You can start with this repository as a template for your Rails codebase or copy/paste the needed code into your existing app.

Overview

The app is a blogging example with limited functionality. You can perform CRUD operation on Post objects and sign in/out via Devise.

Creating, updating, or deleting blog posts requires you to be signed in.

Installation

To run the example, perform the following:

  • Clone the repo
  • run bundle install
  • run yarn
  • run rails db:create
  • run rails db:migrate
  • run bin/dev
    • This will install foreman the first time if you dont have it already installed. If this is the case you will need to run bin/dev again
  • Visit localhost:3000 in your browser, app should be running

Path Configuration

The PathConfigurationsController configures the settings and tabs for your app.

Dynamic native tabs

Adding more hashes under the tabs: key will add new native tabs to the app the next time it is launched.

See the Jumpstart Pro iOS documentation on more information on more configuration options.

Authentication

The Turbo Native client requires both cookie- and token-based authentication. Cookies are used for web views and tokens are used for authenticated HTTP requests.

Signing in

To ensure the client can persist these tokens a new endpoint is required. POSTing to /api/v1/auth with the user's email and password signs them in, sets the cookie header (Set-Cookie), and returns the authentication token. These are both then persisted to the device in the iOS template.

Token authentication is handled via has_secure_token on the User model.

Signing out

Like signing in, signing out also requires a special workflow so the iOS client can remove the persisted tokens.
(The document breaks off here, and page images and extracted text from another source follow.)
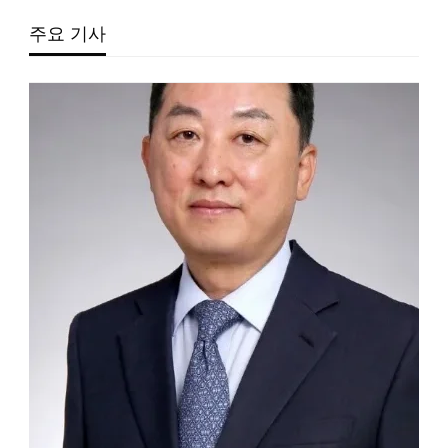
주요 기사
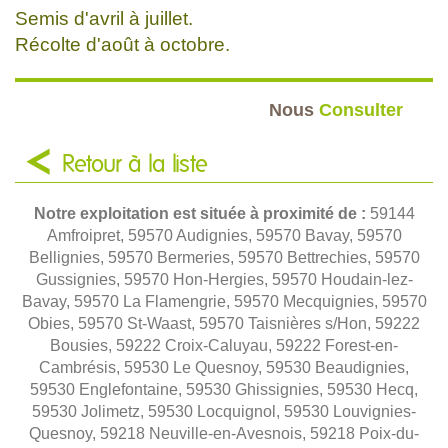
Semis d'avril à juillet.
Récolte d'août à octobre.
Nous
Consulter
Retour à la liste
Notre exploitation est située à proximité de :
59144
Amfroipret, 59570 Audignies, 59570 Bavay, 59570
Bellignies, 59570 Bermeries, 59570 Bettrechies, 59570
Gussignies, 59570 Hon-Hergies, 59570 Houdain-lez-
Bavay, 59570 La Flamengrie, 59570 Mecquignies, 59570
Obies, 59570 St-Waast, 59570 Taisnières s/Hon, 59222
Bousies, 59222 Croix-Caluyau, 59222 Forest-en-
Cambrésis, 59530 Le Quesnoy, 59530 Beaudignies,
59530 Englefontaine, 59530 Ghissignies, 59530 Hecq,
59530 Jolimetz, 59530 Locquignol, 59530 Louvignies-
Quesnoy, 59218 Neuville-en-Avesnois, 59218 Poix-du-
Sending a DELETE request to /api/v1/auth signs the user out (resets the cookies) and deletes the associated notification token.

HTML links to sign out are "trapped" via a Stimulus controller to ensure the request is sent from the app. See TurboNative-SignOutController on how this click is hijacked and a JavaScript message is sent to the iOS app to kick off the flow.

Push notifications

After successfully signing in the app POSTs the device's notification token to /api/v1/notification_tokens (with the user's permission). This is persisted to the NotificationToken model and associated with the User.

An example push notification is set up powered by Noticed (and Apnotic). See NewPostNotification.

To get this working in your app you will need to follow a few steps.

  1. Ensure that you have an active Apple Developer Program subscription.
  2. Register your app's bundle identifier making sure to check APNS (Push Notifications) capability.
  3. Generate an APNs .p8 file from your Apple Developer portal.
  4. Copy the generated .p8 file to config/certs/ios/apns.p8.
  5. Add the following credentials to the necessary environments.
ios:
  key_id: # Shown before you download the .p8 key.
  team_id: # In the upper-right of App Store Connect.
  bundle_identifier: # The dot-separated identifier of your app, configured in Xcode.